I have a simple tab separated file with a pig schema that I am trying to load and add two columns. When I load using "--schema" option of PigStorage, the addition fails with a ClassCastException. When I load with '--noschema', the addition works fine. Why is Pig failing with the exception in the former case?

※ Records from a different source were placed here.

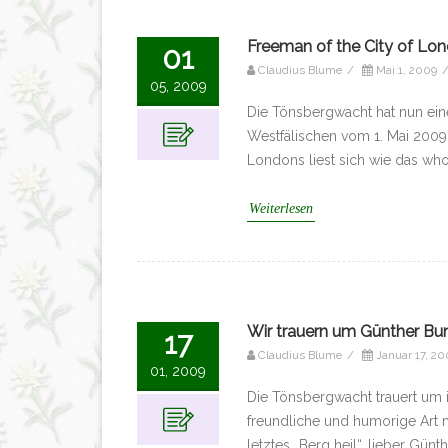
Freeman of the City of Lo
01
Claudius Blume
/
Mai 1, 2009
05, 2009
Die Tönsbergwacht hat nun ein
Westfälischen vom 1. Mai 2009:
Londons liest sich wie das wh
Weiterlesen
Wir trauern um Günther Bu
17
Claudius Blume
/
Januar 17, 20
01, 2009
Die Tönsbergwacht trauert um i
freundliche und humorige Art ni
letztes „Berg heil“, lieber Gü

Here is the sample file with only 1 line of input with tab separated values:
a 1 1
The schema ".pig_schema" looks like:
{"fields":[{"name":"str","type":55,"description":"autogenerated from Pig Field Schema","schema":null},{"name":"score","type":15,"description":"autogenerated from Pig Field Schema","schema":null},{"name":"count","type":15,"description":"autogenerated from Pig Field Schema","schema":null}],"version":0,"sortKeys":[],"sortKeyOrders":[]}
Here is the list of statements from the grunt shell:
a1 = load '/local/workplace/data' using PigStorage(); --load with schema
describe a1; -- a1: {str: chararray,score: long,count: long}
b1 = foreach a1 generate score + count;
dump b1; -- throws exception
a2 = load '/local/workplace/data' using PigStorage('\t', '--noschema') as (str:chararray, score:long, count: long);
b2 = foreach a2 generate score+count; -- no exception
dump b2; -- works fine
The exception that is thrown is:
org.apache.pig.backend.executionengine.ExecException: ERROR 0: Exception while executing [Add (Name: Add[long] - scope-34 Operator Key: scope-34) chi ldren: [[POProject (Name: Project[long][0] - scope-32 Operator Key: scope-32) children: null at []], [POProject (Name: Project[long][1] - scope-33 Op erator Key: scope-33) children: null at []]] at []]: java.lang.ClassCastException: org.apache.pig.data.DataByteArray cannot be cast to java.lang.Numb er at org.apache.pig.backend.hadoop.executionengine.physicalLayer.PhysicalOperator.getNext(PhysicalOperator.java:338) at org.apache.pig.backend.hadoop.executionengine.physicalLayer.relationalOperators.POForEach.processPlan(POForEach.java:378) at org.apache.pig.backend.hadoop.executionengine.physicalLayer.relationalOperators.POForEach.getNextTuple(POForEach.java:298) at org.apache.pig.backend.hadoop.executionengine.mapReduceLayer.PigGenericMapBase.runPipeline(PigGenericMapBase.java:282) at org.apache.pig.backend.hadoop.executionengine.mapReduceLayer.PigGenericMapBase.map(PigGenericMapBase.java:277) at org.apache.pig.backend.hadoop.executionengine.mapReduceLayer.PigGenericMapBase.map(PigGenericMapBase.java:64) at org.apache.hadoop.mapreduce.Mapper.run(Mapper.java:144) at org.apache.hadoop.mapred.MapTask.runNewMapper(MapTask.java:763) at org.apache.hadoop.mapred.MapTask.run(MapTask.java:369) at org.apache.hadoop.mapred.LocalJobRunner$Job.run(LocalJobRunner.java:210) Caused by: java.lang.ClassCastException: org.apache.pig.data.DataByteArray cannot be cast to java.lang.Number at org.apache.pig.backend.hadoop.executionengine.physicalLayer.expressionOperators.Add.genericGetNext(Add.java:100) at org.apache.pig.backend.hadoop.executionengine.physicalLayer.expressionOperators.Add.getNextLong(Add.java:123) at org.apache.pig.backend.hadoop.executionengine.physicalLayer.PhysicalOperator.getNext(PhysicalOperator.java:323)
Pig Version: 0.12.1